- Task objective -
Restate word for word the entries below, starting with the line with "especulativa: ele é um tratado sobre" and continuing through the line with "estão contidas uma na outra. Portant". Include both of those lines and no others.

Saved entries
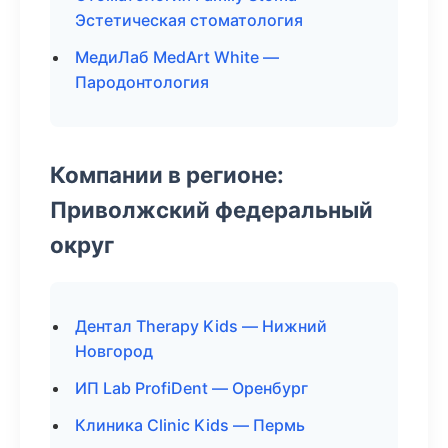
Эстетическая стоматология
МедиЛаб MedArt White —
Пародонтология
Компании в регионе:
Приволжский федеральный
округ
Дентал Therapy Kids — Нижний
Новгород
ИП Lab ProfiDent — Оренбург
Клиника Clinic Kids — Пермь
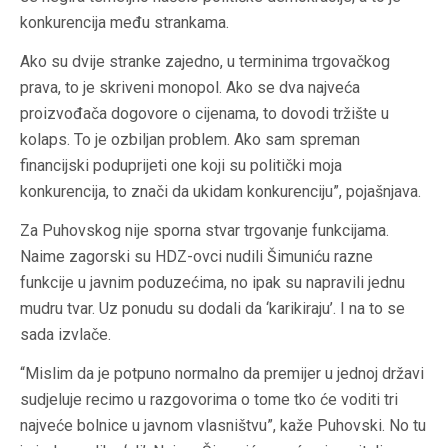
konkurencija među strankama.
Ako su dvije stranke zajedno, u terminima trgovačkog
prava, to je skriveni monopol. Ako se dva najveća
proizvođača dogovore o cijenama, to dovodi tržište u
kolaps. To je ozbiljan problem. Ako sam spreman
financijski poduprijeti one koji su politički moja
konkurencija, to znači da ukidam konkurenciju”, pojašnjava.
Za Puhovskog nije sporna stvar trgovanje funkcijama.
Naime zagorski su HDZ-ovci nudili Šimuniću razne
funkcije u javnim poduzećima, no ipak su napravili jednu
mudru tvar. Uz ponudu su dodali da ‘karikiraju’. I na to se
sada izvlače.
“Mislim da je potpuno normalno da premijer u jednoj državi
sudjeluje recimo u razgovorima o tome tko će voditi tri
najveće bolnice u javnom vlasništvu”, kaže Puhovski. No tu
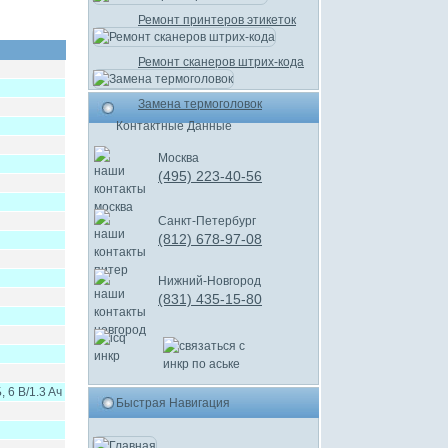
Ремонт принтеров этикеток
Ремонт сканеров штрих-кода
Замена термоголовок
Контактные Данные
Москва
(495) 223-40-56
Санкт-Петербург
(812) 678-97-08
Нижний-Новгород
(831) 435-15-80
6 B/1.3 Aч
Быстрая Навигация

==

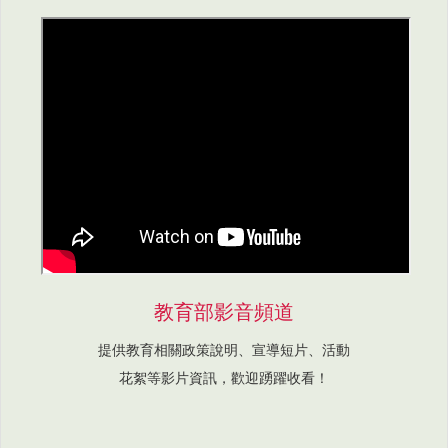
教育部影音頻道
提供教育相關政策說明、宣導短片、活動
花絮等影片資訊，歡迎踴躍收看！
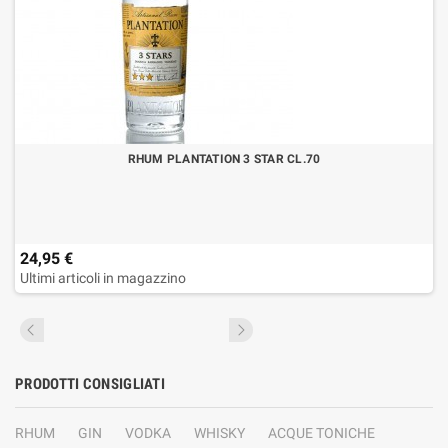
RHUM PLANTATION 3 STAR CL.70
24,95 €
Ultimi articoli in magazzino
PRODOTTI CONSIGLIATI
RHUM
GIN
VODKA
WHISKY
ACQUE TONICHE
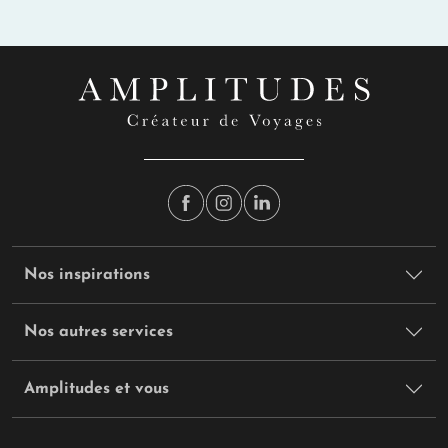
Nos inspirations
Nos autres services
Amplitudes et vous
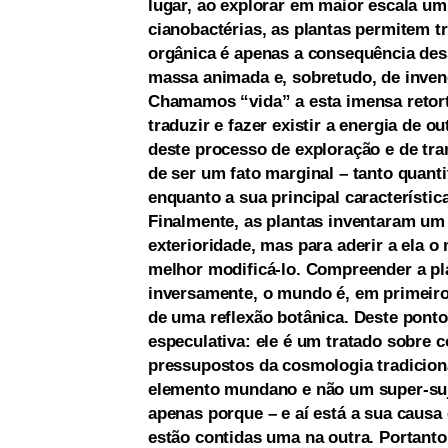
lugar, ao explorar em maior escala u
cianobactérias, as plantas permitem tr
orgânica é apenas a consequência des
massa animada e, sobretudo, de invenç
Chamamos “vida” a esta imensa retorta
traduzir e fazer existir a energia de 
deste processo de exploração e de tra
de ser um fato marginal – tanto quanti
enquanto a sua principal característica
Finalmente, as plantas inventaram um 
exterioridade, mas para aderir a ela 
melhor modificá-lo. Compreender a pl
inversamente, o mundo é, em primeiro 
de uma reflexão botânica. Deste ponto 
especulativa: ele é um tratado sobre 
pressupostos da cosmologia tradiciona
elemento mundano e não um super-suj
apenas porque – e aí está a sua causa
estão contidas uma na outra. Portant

- Completed exercise -
especulativa: ele é um tratado sobre 
pressupostos da cosmologia tradiciona
elemento mundano e não um super-suj
apenas porque – e aí está a sua causa
estão contidas uma na outra. Portant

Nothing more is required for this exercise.